IPsec and Tiered Gateway Groups
-
I have pfsense 2.3.4 on an SG-2440. It has 2 wan connections configured with basic tiered gateway. No load balancing, shaping, or CARP. There is an ipsec tunnel that connects to a remote Cisco ASA (ver 9.1) using the gw group as the local endpoint. The ipsec on the asa side is configed to "respond only" mode.
Problem: The ipsec tunnel continues to use it's original local endpoint regardless of which one is "active". Stopping/starting ipsec appears to resolve issue.
Scenario: Tier 1 ISP fails due to monitor IP not responding, pfsense marks gateway as down and traffic is routed through tier 2 ISP. Tunnel is eventually torn down due to lost service. When pfsense trys to rebuild tunnel, it continues to use the tier 1 (offline) isp. I have confirmed this in the logs.
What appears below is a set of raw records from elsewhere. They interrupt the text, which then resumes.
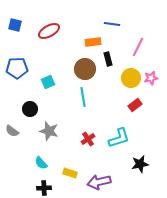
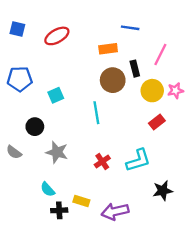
black rectangle: (108, 59) -> (135, 69), moved
brown circle: (85, 69) -> (113, 80), moved
black cross: (44, 188) -> (59, 210), moved

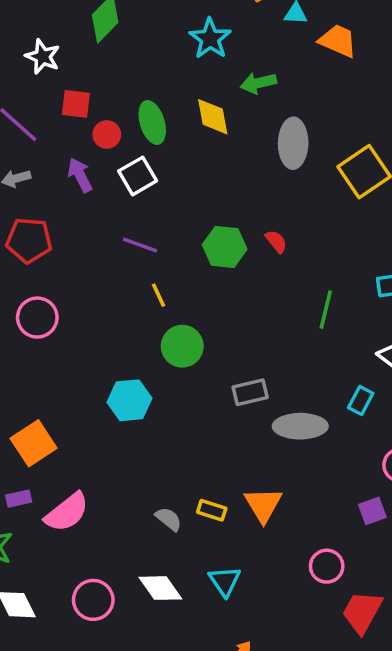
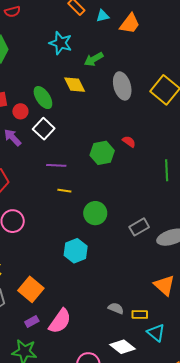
orange trapezoid: (338, 41) -> (130, 24), turned 120
yellow line: (159, 295) -> (64, 191), moved, turned -40
yellow rectangle: (212, 510) -> (140, 314), moved

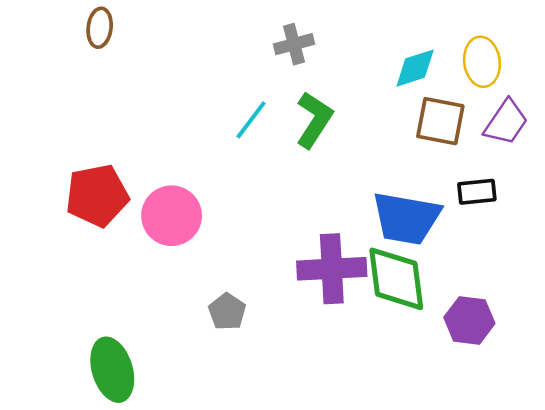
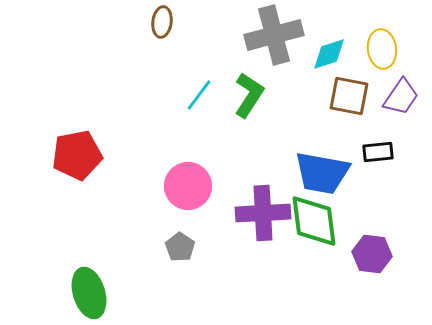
brown ellipse: (100, 28) -> (162, 22), moved
gray cross: (294, 44) -> (274, 35), moved, size x1.8
pink circle: (172, 216) -> (188, 186), moved

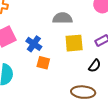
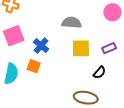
orange square: (43, 63) -> (34, 66), moved

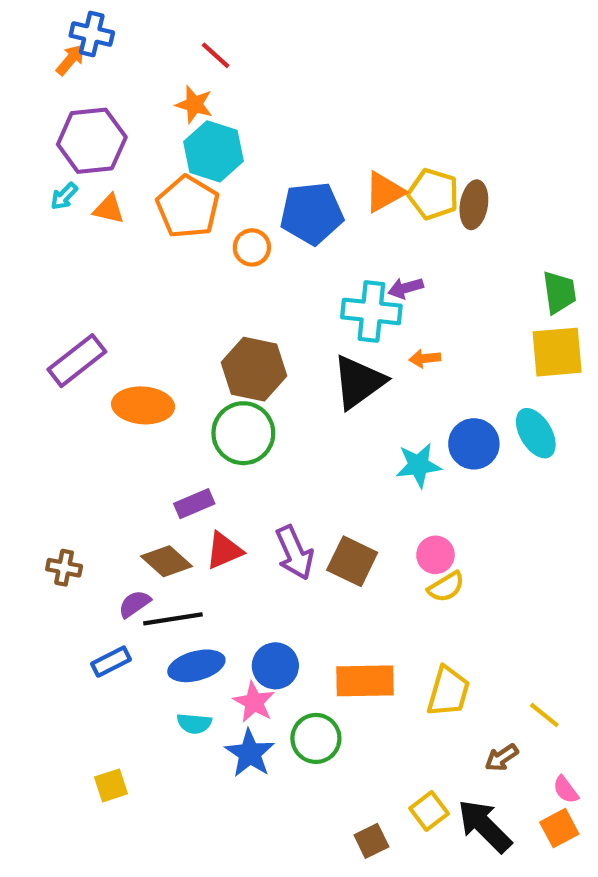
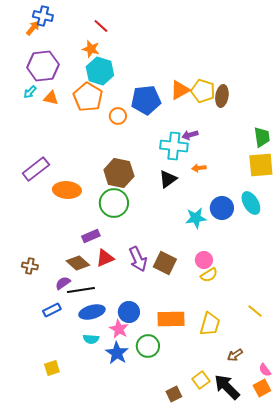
black triangle: (359, 382) -> (168, 179), size x0.7
yellow line: (544, 715) -> (255, 311), moved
Workaround I'm using: Go to Status -> IPsec. Click stop service and wait until stopped. Click start service and wait until started. Click Connect VPN. VPN Successfully connects using the correct ISP. This is also needed when the tier 1 ISP comes back online. If service is not stopped/started, vpn continues to try to use incorrect gateway.
This is a horrible workaround since it requires manual intervention when the ISP goes up/down. Can anyone give guidance on how to resolve? I'm open to any solutions.
Thanks!
-
We have this same issue, only restarting IPSec doesn't solve the issue for us.
We have to reboot the entire pfSense box in order for it to clear it's cached endpoints and try to use the new ones.
I've even attempted create a new phase 1 connection with the new endpoints, and it still uses the end points cached on the existing phase 1 connection somehow.
It's a real problem, particularly in HA environments where you don't want to shut down their entire network to restore a single VPN connection.
-
I have found that you may need to wait about 60 seconds after the service is restarted. I don't have a auto ping setup, so the tunnel doesn't try to reconnect automatically in my test environment, not sure if that plays a part.
-
Kind of surprised I haven't gotten more feedback on this, I thought this would have been a common configuration. Am I going about this the wrong way?
-
I was able to look into this a little more today. I believe the issue is related to the file /usr/local/etc/ipsec.conf not getting updated when the gateway is changed. I tested by watching the left ip address:
Disabled the primary wan
Verified "left" still showed x.x.x.x. Tunnel does not work.
Restarted service via web page. Verified "left" now shows correct ip y.y.y.y and tunnel works. -
After much troubleshooting on and off the last few weeks, I think I have this working "good enough". Our old ASA 5505s handle failing over slightly more reliably, but in the end the cost and flexibility of the pfsense devices seem to be worth it.
I think one of the main issues was DNS resolution. The firewall was unable to update the dynamic dns service when it failed over to the backup wan. One way to resolve that is to configure "Enable default gateway switching" under advanced, but that seemed to cause issues with a static route I had setup to allow the firewall itself to reach the remote lan of the ipsec tunnel.
My resolution was to:
1. Make sure DNS servers are configured on all interfaces under System-> General Setup. (Why can't there be duplicates?)
2. Under Services->DNS Resolver, check "enable forwarding mode"
3. Set DPD to a lower retry rate to cause broken tunnel to be torn down quicker.
4. Enabled Cisco Extensions under vpn advanced. Not sure if this helped anything.
5. Installed cron and changed the rc.dyndns.update task to run every 3 minutes. This probably didn't fix anything, but it helped troubleshoot.Remaining issues:
1. When the primary WAN comes back online, the tunnel never seems to renegotiate on that circuit automatically (maybe im not waiting long enough?). This isn't critical in my view.
2. IPsec is currently using not very secure aggressive mode, more testing needed to check main mode.And maybe someday I'll be able to look into some sort of ipsec over gre connection that handles failures more gracefully, but that looks quite complex since I don't have much knowledge in the field.
Hope this helps someone.